Back to the future of radio – the FM band

Help seemed to have arrived for those consumers who are confused by the contradictory messages they are receiving about DAB radio, digital switchover and the future of FM/AM radio. The government created a ‘hot topic’ web page that addresses these issues in the form of a ‘FAQ’. Does it help clarify things?

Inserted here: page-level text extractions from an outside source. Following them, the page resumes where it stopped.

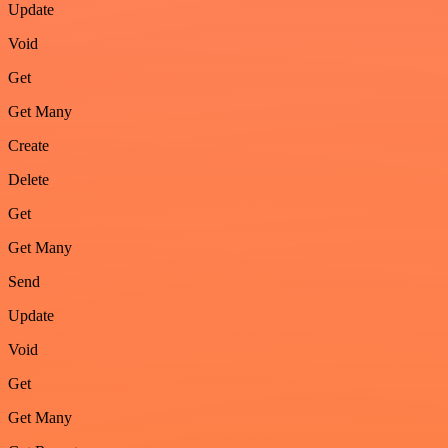
Update
Void
Get
Get Many
Create
Delete
Get
Get Many
Send
Update
Void
Get
Get Many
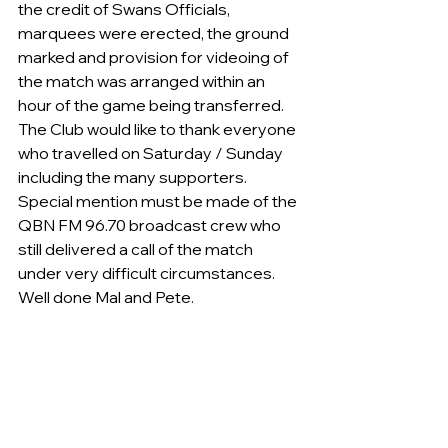
the credit of Swans Officials, 
marquees were erected, the ground 
marked and provision for videoing of 
the match was arranged within an 
hour of the game being transferred.
The Club would like to thank everyone 
who travelled on Saturday / Sunday 
including the many supporters. 
Special mention must be made of the 
QBN FM 96.70 broadcast crew who 
still delivered a call of the match 
under very difficult circumstances.  
Well done Mal and Pete.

The government FAQ states:
“We support 2015 as a target date for digital radio switchover” but, in the next sentence, it says that 2015 is “not the date for digital radio switchover”
“FM will not be ‘switched off’ … and will continue for as long as it is needed and viable” but then it fails to explain the reason the government is calling it ‘switchover’
“We believe digital radio has the potential to offer far greater choice and content to listeners” but then it asserts that “quite simply the listener is at the heart of this [switchover] process”
“11 million DAB sets [have] already [been] sold” but, in the next sentence, it deliberately confuses ‘DAB radio’ with ‘digital radio’ which, it states, “accounts for around a quarter of all radio listening” [DAB accounts for only 16% of all radio listening]
“Car manufacturers have committed to fit DAB as standard in all new cars by 2013” but it does not explain that only 1% of cars currently have DAB radio
“Some parts of the country are not served well by DAB” but it then admits that “switchover can only occur when DAB coverage matches [existing] FM [coverage].”

Well, that makes everything crystal clear now. Switchover is not switchover. 2015 is the date but is not the date. It is the government that is insisting upon digital ‘switchover’ but it is a consumer-led process. Almost no cars have DAB now but, in 2+ years’ time, magically they all will. In parts of the UK, DAB reception is rubbish or non-existent, but ‘switchover’ will not happen until somebody spends even more money to make DAB coverage as good as FM … even though FM is already serving consumers perfectly well.

Sorry, what was the point of DAB?

While the UK government ties itself in increasingly tighter knots trying to explain the unexplainable, and to justify the unjustifiable, most of the rest of the world carries on regardless, inhabiting reality rather than a fictional radio future. In May 2010, a meeting in St Petersburg of the European Conference of Postal & Telecommunications Administrations considered the future usage of the FM radio waveband [which it refers to as ‘Band II’] in Europe. Its report stated:

“Band II is currently the de facto analogue radio broadcasting band, due to its excellent combination of coverage, quality and low cost nature both in terms of current networks available and receivers in the market. It is well suited to local, regional and national programming and has been successfully used for over forty years now. FM receivers are part of our daily lives and millions of them populate our households. FM radios are cheap to manufacture and for the car industry FM still represents the most important medium for audio entertainment.”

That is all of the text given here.